Comment mieux accompagner les femmes victimes de fausse couche ?

De nombreuses femmes se plaignent d’un manque d’accompagnement des soignants qui banaliseraient les fausses couches. Plusieurs équipes hospitalières ont décidé d'améliorer leur prise en charge. Reportage.

Rédigé le , mis à jour le


Contractions, douleurs pelviennes, saignements… une quinzaine de femmes se présentent chaque jour dans ces urgences gynécologiques. Les motifs de consultation les plus fréquents sont les fausses couches

Cet arrêt spontané de la grossesse nécessite rarement une hospitalisation, mais qui représente une épreuve pour les femmes. 

Un décalage entre vécu du soignant et de la patiente

"Le problème dans la prise en charge des fausses couches, c’est qu’il va y avoir un décalage complet entre une pathologie physiologique banale, on en voit plusieurs par jour, et le vécu de la patiente pour qui c’est un événement extrêmement violent, qui peut être traumatisant, avec un processus de deuil qui peut nécessiter du temps", explique le Dr Marie-Charlotte Lamau, gynécologue obstétricienne à l'hôpital Saint-Joseph à Paris. Ce décalage peut conduire à une mauvaise prise en charge des femmes victimes de fausses couches. 

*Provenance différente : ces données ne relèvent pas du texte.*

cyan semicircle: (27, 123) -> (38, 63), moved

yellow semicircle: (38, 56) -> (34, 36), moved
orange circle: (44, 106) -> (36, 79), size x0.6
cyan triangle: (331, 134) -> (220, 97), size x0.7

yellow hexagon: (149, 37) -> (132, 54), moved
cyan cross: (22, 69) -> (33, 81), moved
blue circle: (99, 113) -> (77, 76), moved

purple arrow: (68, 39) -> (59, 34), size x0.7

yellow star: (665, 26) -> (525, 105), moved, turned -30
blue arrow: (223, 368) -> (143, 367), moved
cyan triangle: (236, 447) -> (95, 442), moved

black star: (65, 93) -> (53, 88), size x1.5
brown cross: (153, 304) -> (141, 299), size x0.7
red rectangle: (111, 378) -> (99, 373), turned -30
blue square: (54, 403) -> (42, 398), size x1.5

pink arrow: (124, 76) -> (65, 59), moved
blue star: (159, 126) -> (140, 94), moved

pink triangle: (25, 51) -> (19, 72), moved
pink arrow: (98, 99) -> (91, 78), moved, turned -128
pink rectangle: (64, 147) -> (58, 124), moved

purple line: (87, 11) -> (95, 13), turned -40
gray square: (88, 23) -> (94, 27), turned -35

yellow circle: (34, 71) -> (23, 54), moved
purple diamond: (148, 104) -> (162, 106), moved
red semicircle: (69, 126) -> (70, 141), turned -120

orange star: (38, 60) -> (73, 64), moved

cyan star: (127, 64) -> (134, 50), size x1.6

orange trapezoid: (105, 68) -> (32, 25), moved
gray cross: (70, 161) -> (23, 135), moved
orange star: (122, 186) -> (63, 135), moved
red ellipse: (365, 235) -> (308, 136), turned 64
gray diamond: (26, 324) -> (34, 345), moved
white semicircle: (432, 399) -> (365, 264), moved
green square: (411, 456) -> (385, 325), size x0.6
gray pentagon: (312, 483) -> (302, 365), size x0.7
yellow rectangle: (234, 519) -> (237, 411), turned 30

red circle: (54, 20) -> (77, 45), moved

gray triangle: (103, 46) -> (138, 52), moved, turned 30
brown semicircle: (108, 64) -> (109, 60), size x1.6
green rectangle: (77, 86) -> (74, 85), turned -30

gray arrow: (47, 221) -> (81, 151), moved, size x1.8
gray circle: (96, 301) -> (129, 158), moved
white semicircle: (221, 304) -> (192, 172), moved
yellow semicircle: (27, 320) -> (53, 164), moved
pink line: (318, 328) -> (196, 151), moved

Former les internes aux fausses couches

En première ligne : les internes, ces étudiants en troisième cycle, qui sont responsables de l’accueil aux urgences. Dans ce service, ils sont donc formés pour améliorer leurs pratiques, notamment grâce à un jeu de rôle où le médecin devient la patiente. 

"Les erreurs sont de ne pas prendre le temps avec la patiente, de minimiser la peine et de dire ça va aller, maintenant on passe à autre chose, au revoir madame, ne pas leur laisser du tout le temps d’exprimer les choses… De se retrouver à faire une annonce avec la patiente encore à moitié nue, la sonde d’échographie endovaginale encore dans le vagin. Ça peut être vécu très violemment", commente le Dr Marie-Charlotte Lamau. 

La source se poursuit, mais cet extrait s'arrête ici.